Dataset items
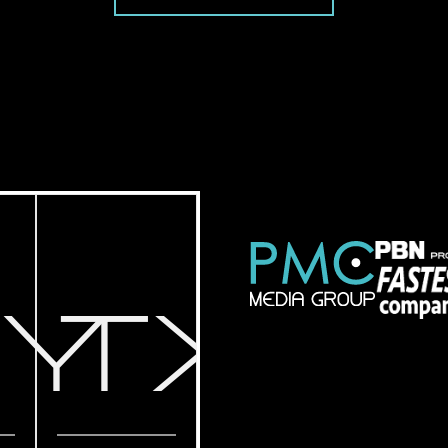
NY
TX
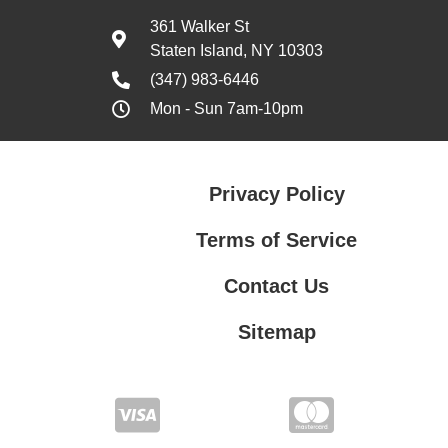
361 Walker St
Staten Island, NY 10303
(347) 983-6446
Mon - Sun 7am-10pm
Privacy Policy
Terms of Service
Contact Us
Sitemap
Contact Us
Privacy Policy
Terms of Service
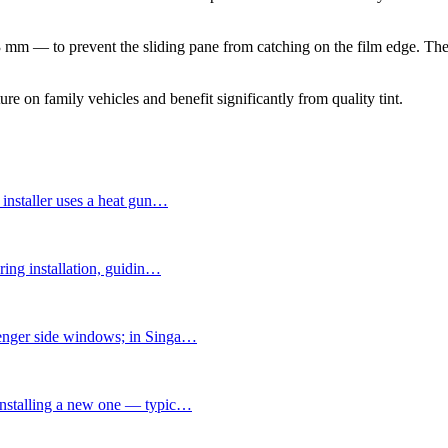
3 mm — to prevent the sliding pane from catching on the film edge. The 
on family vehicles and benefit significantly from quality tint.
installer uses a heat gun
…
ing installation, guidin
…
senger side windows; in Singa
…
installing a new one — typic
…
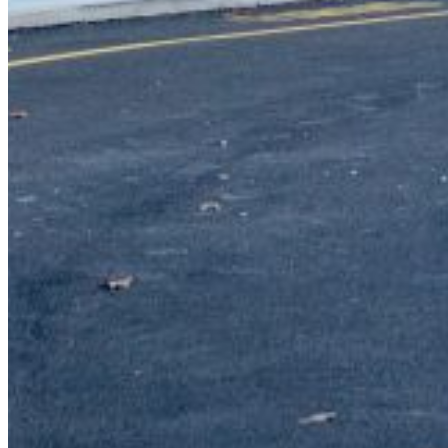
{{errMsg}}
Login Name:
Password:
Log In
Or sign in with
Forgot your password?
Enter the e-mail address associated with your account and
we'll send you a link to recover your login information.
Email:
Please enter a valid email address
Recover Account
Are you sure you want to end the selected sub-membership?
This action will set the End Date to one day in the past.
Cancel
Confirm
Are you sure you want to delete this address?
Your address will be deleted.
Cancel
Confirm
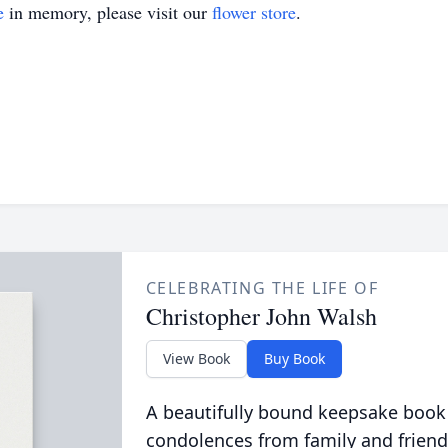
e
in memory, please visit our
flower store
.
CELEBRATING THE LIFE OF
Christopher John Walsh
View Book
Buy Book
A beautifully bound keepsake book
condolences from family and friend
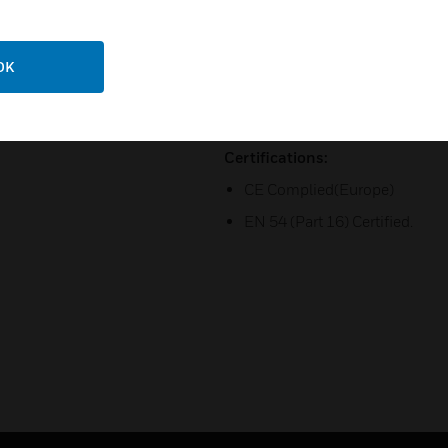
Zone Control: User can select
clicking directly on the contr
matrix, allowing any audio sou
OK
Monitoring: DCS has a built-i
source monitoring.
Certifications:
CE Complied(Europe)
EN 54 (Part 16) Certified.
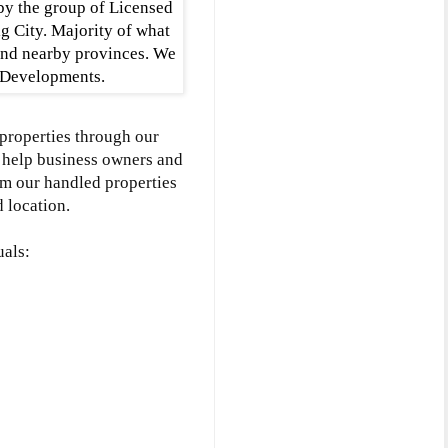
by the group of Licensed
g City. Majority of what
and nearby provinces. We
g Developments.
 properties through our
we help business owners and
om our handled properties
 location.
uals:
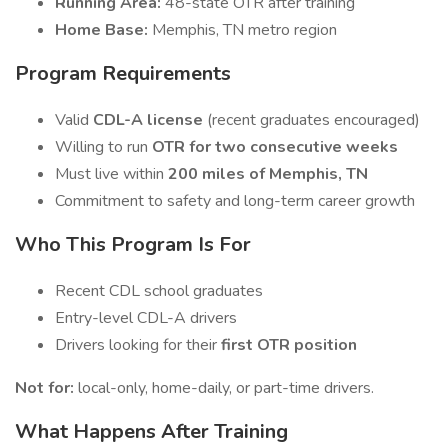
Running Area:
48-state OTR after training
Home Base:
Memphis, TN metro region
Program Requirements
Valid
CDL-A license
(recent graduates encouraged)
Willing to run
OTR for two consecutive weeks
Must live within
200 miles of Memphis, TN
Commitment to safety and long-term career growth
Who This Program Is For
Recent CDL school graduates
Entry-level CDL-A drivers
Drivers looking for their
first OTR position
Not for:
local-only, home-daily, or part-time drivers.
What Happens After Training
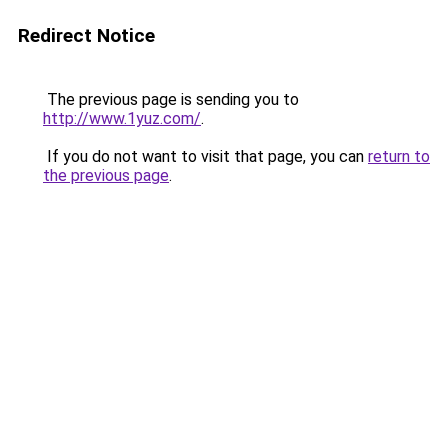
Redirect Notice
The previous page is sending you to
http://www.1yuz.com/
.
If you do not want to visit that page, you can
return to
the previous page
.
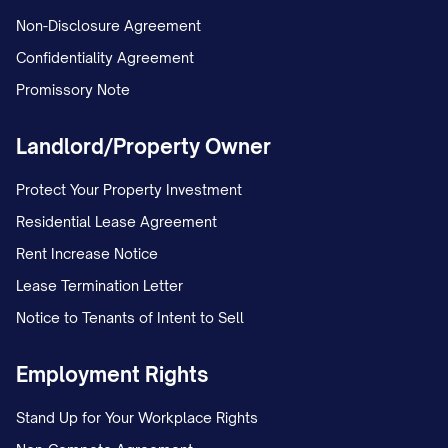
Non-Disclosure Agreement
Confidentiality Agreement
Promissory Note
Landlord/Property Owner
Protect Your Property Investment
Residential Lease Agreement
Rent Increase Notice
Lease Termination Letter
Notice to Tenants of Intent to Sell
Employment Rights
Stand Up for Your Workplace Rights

EXERCISE OBJECTIVE:
Set every record down exactly, omitting pictures.

TASK OUTPUT:
NY
TX
361 Walker St
Staten Island, NY 10303
(347) 983-6446
Mon - Sun 7am-10pm
Privacy Policy
Terms of Service
Contact Us
Sitemap
Contact Us
Privacy Policy
Terms of Service
3 mm — to prevent the sliding pane from catching on the film edge. The 
on family vehicles and benefit significantly from quality tint.
installer uses a heat gun
…
ing installation, guidin
…
senger side windows; in Singa
…
installing a new one — typic
…
{{errMsg}}
Login Name:
Password:
Log In
Or sign in with
Forgot your password?
Enter the e-mail address associated with your account and
we'll send you a link to recover your login information.
Email:
Please enter a valid email address
Recover Account
Are you sure you want to end the selected sub-membership?
This action will set the End Date to one day in the past.
Cancel
Confirm
Are you sure you want to delete this address?
Your address will be deleted.
Cancel
Confirm
e
in memory, please visit our
flower store
.
CELEBRATING THE LIFE OF
Christopher John Walsh
View Book
Buy Book
A beautifully bound keepsake book
condolences from family and friend
Zone Control: User can select
clicking directly on the contr
matrix, allowing any audio sou
OK
Monitoring: DCS has a built-i
source monitoring.
Certifications:
CE Complied(Europe)
EN 54 (Part 16) Certified.
by the group of Licensed
g City. Majority of what
and nearby provinces. We
g Developments.
 properties through our
we help business owners and
om our handled properties
 location.
uals:
Running Area:
48-state OTR after training
Home Base:
Memphis, TN metro region
Program Requirements
Valid
CDL-A license
(recent graduates encouraged)
Willing to run
OTR for two consecutive weeks
Must live within
200 miles of Memphis, TN
Commitment to safety and long-term career growth
Who This Program Is For
Recent CDL school graduates
Entry-level CDL-A drivers
Drivers looking for their
first OTR position
Not for:
local-only, home-daily, or part-time drivers.
What Happens After Training
Redirect Notice
The previous page is sending you to
http://www.1yuz.com/
.
If you do not want to visit that page, you can
return to
the previous page
.
Non-Disclosure Agreement
Confidentiality Agreement
Promissory Note
Landlord/Property Owner
Protect Your Property Investment
Residential Lease Agreement
Rent Increase Notice
Lease Termination Letter
Notice to Tenants of Intent to Sell
Employment Rights
Stand Up for Your Workplace Rights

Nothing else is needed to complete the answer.